FILE PHOTO: Alex Saab Moran is seen in a booking photograph available to Reuters on October 17, 2021. Broward County Sheriff’s Office/Handout via REUTERS
By Brian Ellsworth
MIAMI, Feb 16 (Reuters) – Alex Saab, an ally of Venezuelan President Nicolás Maduro, cooperated with U.S. authorities for nearly a year beginning in 2018 by seizing funds and serving as a confidential source, according to a court document released Thursday. Wednesday.
Saab agreed to be an “active source” for the Drug Enforcement Administration (DEA) and then confessed to paying bribes to Venezuelan officials, US prosecutors said in a court document. In 2019, she was told she would face criminal charges if she didn’t turn herself in, according to the filing.
Attorney David Rivkin said in a statement that Saab only met with US officials to explain that their companies had done nothing wrong, adding that Venezuela was fully aware of their meetings.
The news is a setback for the Maduro government, which has defended Saab as a special envoy who helped him conduct business under the radar of US sanctions, measures intended to cause him to leave the government.
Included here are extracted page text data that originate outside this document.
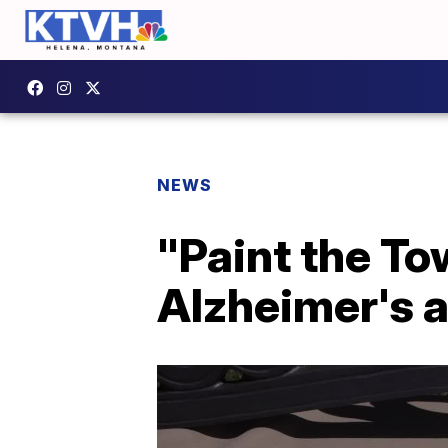
NEWS
"Paint the To
Alzheimer's 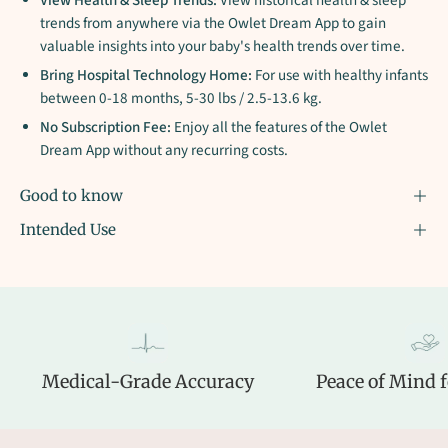
View Health & Sleep Trends:
View historical health & sleep
trends from anywhere via the Owlet Dream App to gain
valuable insights into your baby's health trends over time.
Bring Hospital Technology Home:
For use with healthy infants
between 0-18 months, 5-30 lbs / 2.5-13.6 kg.
No Subscription Fee:
Enjoy all the features of the Owlet
Dream App without any recurring costs.
Good to know
Intended Use
Medical-Grade Accuracy
Peace of Mind f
Saab was indicted in 2019 and arrested a year later while fueling his plane on the West African island of Cape Verde, which last year approved his extradition to the United States, a move Maduro’s government described as a kidnapping.
U.S. prosecutors say Saab, a Colombian-born businessman, siphoned around $350 million from Venezuela through the United States as part of a scheme that involved bribing Venezuelan government officials to obtain false import documents so he could secure payments. in dollars at a favorable exchange rate.
Saab has pleaded not guilty to the charges.
The Venezuelan Information Ministry did not immediately respond to a request for comment.
Prosecutors had asked that such filing remain sealed, arguing that Saab’s family could be harmed if the information was made available to the Maduro government. Judge Robert Scola ordered Wednesday that that presentation be unsealed.
Rivkin said in the statement that the release of the document “is nothing more than an attempt to harm the interests of the Bolivarian Republic of Venezuela” and that Saab “remains a loyal citizen and diplomat of the Bolivarian Republic of Venezuela.”
Maduro’s allies have characterized Washington’s pursuit of Saab as one chapter in an “economic war” against Venezuela by the United States. They add that Saab had been granted Venezuelan citizenship and appointed a diplomat to negotiate aid and fuel shipments from Iran.
A 2016 Reuters investigation found that Saab was also the head of a small Colombian trucking company that unexpectedly beat out world oil industry leaders to land a multimillion-dollar project in Venezuela’s so-called Orinoco Belt, Venezuela’s largest crude reserve. of the world.
That deal was eventually shelved after protests from foreign oil companies.